CFB: Alabama underclassmen hot NFL prospects
AP Sports Writer
TUSCALOOSA, Ala. (AP) – The forecast for Alabama’s 2011 season should become significantly clearer within the next month.
At least three of the Crimson Tide’s biggest stars – wide receiver Julio Jones, tailback Mark Ingram and defensive end Marcell Dareus – are juniors who are regarded as likely first-round NFL draft picks if they declare themselves eligible.
The deadline for that is Jan. 18.
“I think there are a lot of guys who are ready to come out now,” said quarterback Greg McElroy, a senior. “Whether or not they do, they have to weigh their options.”
And coach Nick Saban has modified his standard advice somewhat for underclassmen with thoughts of turning pro to take into account the NFL’s uncertain labor situation.
“Typically, if guys are first-round picks I tell them I support them going out in the draft,” said Saban, a former Miami Dolphins coach. “With the unknowns this year, I’ve kind of reduced that to guys that are a top-15 pick or they don’t have a chance to move up in the future.”
He wouldn’t discuss individual situations, but it’s pretty evident the Tide has some hot commodities in that junior class. Dareus especially is mostly projected as a top-10 pick in mock drafts.

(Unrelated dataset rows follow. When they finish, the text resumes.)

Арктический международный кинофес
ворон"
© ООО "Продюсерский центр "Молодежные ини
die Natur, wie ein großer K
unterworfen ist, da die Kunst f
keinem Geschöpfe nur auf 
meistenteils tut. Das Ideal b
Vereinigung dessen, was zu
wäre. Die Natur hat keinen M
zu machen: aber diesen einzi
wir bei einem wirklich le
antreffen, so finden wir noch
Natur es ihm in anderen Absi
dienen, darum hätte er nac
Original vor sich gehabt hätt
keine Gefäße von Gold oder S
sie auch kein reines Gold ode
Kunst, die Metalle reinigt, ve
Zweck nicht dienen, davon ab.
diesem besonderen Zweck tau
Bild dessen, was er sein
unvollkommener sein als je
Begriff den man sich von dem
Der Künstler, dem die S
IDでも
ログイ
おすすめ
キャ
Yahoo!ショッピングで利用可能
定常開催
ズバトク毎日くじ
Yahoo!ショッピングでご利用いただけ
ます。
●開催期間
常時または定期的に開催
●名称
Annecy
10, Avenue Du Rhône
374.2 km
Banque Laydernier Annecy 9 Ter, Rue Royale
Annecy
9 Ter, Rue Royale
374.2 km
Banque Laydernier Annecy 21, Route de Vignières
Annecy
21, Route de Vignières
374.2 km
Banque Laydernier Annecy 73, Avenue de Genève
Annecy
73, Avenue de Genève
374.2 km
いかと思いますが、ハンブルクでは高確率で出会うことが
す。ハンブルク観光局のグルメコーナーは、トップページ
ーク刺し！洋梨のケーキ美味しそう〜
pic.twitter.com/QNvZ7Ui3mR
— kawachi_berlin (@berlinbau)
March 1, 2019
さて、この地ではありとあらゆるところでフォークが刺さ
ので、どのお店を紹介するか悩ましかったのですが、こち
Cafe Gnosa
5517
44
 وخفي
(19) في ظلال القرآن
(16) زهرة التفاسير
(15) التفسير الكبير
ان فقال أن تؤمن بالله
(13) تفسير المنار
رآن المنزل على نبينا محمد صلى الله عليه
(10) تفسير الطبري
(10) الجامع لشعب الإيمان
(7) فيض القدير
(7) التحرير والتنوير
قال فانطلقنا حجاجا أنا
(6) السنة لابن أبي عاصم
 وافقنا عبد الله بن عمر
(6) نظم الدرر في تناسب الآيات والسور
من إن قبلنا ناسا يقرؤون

That doesn’t even take into account two-time All-America safety Mark Barron, who is out for the Capital One Bowl against No. 7 Michigan State with a torn pectoral muscle, or third-year sophomore linebacker Dont’a Hightower.

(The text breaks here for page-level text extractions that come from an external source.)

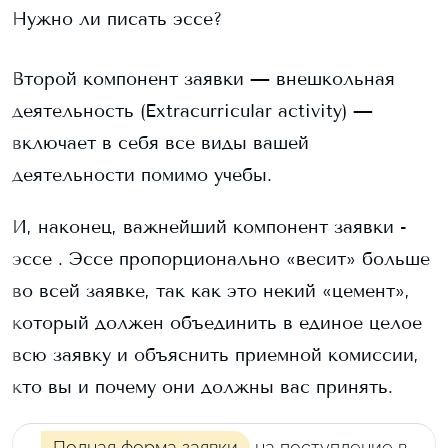
Нужно ли писать эссе?
Второй компонент заявки — внешкольная
деятельность (Extracurricular activity) —
включает в себя все виды вашей
деятельности помимо учебы.
И, наконец, важнейший компонент заявки -
эссе . Эссе пропорционально «весит» больше
во всей заявке, так как это некий «цемент»,
который должен объединить в единое целое
всю заявку и объяснить приемной комиссии,
кто вы и почему они должны вас принять.
Полная форма заявки
на поступление в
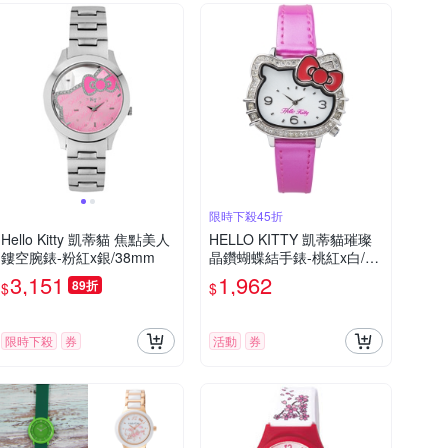
限時下殺45折
Hello Kitty 凱蒂貓 焦點美人
HELLO KITTY 凱蒂貓璀璨
鏤空腕錶-粉紅x銀/38mm
晶鑽蝴蝶結手錶-桃紅x白/35
mm
3,151
1,962
89折
$
$
限時下殺
券
活動
券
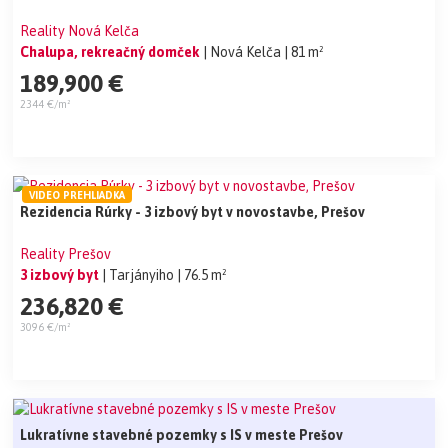
Reality Nová Kelča
Chalupa, rekreačný domček
| Nová Kelča
| 81 m²
189,900 €
2344 €/m²
VIDEO PREHLIADKA
Rezidencia Rúrky - 3 izbový byt v novostavbe, Prešov
Reality Prešov
3 izbový byt
| Tarjányiho
| 76.5 m²
236,820 €
3096 €/m²
Lukratívne stavebné pozemky s IS v meste Prešov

Dareus and Ingram, the 2009 Heisman Trophy winner, stuck to stock answers about waiting until after the bowl game before they worry about that, while Jones wasn’t available to reporters this week.
It seems likely that at least Jones, Dareus and Ingram would get their status evaluated by the NFL Collegiate Advisory Committee.
“Coach Saban says it’s a good idea to get evaluated,” Dareus said. “Other than that, wait and see.”
Tide fans will have to take the same approach. Saban indicated he doesn’t think all of his juniors have made their final decisions yet, but added that how they fare in the bowl game could have an impact on their draft stock also.
“Those decisions are probably ongoing with most of the players,” the coach said. “And I do think that it benefits all the players to play well in this game, because they will be evaluated.”
Jones, Ingram and Dareus have all dealt with injuries this season. Jones was the only one to put up big numbers. He broke a bone in his left hand against South Carolina on Oct. 9, but played through it and had his best season: 75 catches, 1,084 yards and seven touchdowns.
Dareus missed the first two games under an NCAA suspension for accepting improper benefits from an agent and then was bothered a nagging ankle injury much of the season. He had 31 tackles, nine tackles for a loss and 3 1/2 sacks.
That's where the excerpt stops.